Major powers increasing reserves reshape supply-demand balance, lifting copper "security premium": in the context of a hundred years of global changes, major power competition focuses on resource security. Major powers increasing copper reserves will reshape the supply-demand balance of the copper industry, reduce market available supply, and intensify tension. In the short term, the shortage of copper mines is difficult to change, and it is expected that the copper mine deficit will further expand by 2026, with the global refined copper surplus shrinking to 170,000 tons. If China, like in 2020, buys 300,000 tons of reserves, coupled with a continuous inflow of American copper stocks, it is expected that by 2026, global refined copper will turn into a shortage, pushing up copper prices. Major power games for their own resource supply security to control key mineral resources, and the construction of independent supply chain systems, will lead to an expansion of the global copper deficit, and copper prices will rise due to a "security premium".

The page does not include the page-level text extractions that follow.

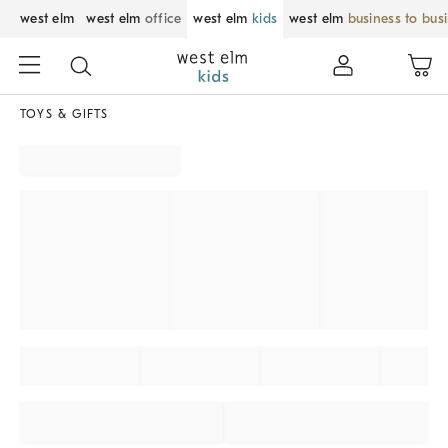
west elm
west elm
office
west elm
kids
west elm
business to bus
TOYS & GIFTS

Expectations of a hawkish stance by Powell are exaggerated, and copper prices are expected to recover and rebound: recently, copper prices fell sharply along with gold and silver, with one important factor being Trump's nomination of "hawkish" Kevin Warsh as the new Fed Chairman. However, the market may have exaggerated Warsh's hawkishness, believing that his hawkish balance sheet reduction mainly stems from concerns about the new QE policy of the Fed after 2008. Now the environment has changed, and Warsh is more likely to lean towards interest rate cuts by 2025. In addition, by 2026, the US banking industry's reserve is less than $3 trillion, and with Trump's call for fiscal expansion, the Treasury Department issuing debt at the Fed's request to stabilize the bond market, the feasibility of the Fed's balance sheet reduction is smaller. The market still expects two interest rate cuts by the Fed in 2026, and copper prices are expected to recover after the market mistakenly killed expectations of Warsh's "excessive hawkishness".
Copper price correction activates downstream demand, orders increase significantly: this sharp drop in copper prices has significantly increased the downstream's acceptance of copper prices, with real industries speeding up procurement and improving transaction activity, stimulating demand. A survey of 31 domestic copper rod enterprises (including refined copper and recycled copper rods with an annual capacity of 6.01 million tons) and six traders by Mysteel on February 2nd showed that the daily copper rod orders were 43,000 tons, an increase of 29,000 tons from the previous trading day, a month-on-month increase of 198%. Among them, the order volume for refined copper rods was 42,000 tons (reaching a historic high level since the survey), an increase of 29,000 tons from the previous trading day, with a month-on-month increase of 229%. The price decline stimulates inventory replenishment and immediate procurement, making price transmission smoother, end-user acceptance stronger, and demand support gradually apparent, providing a fundamental basis for the subsequent stabilization and rise in copper prices.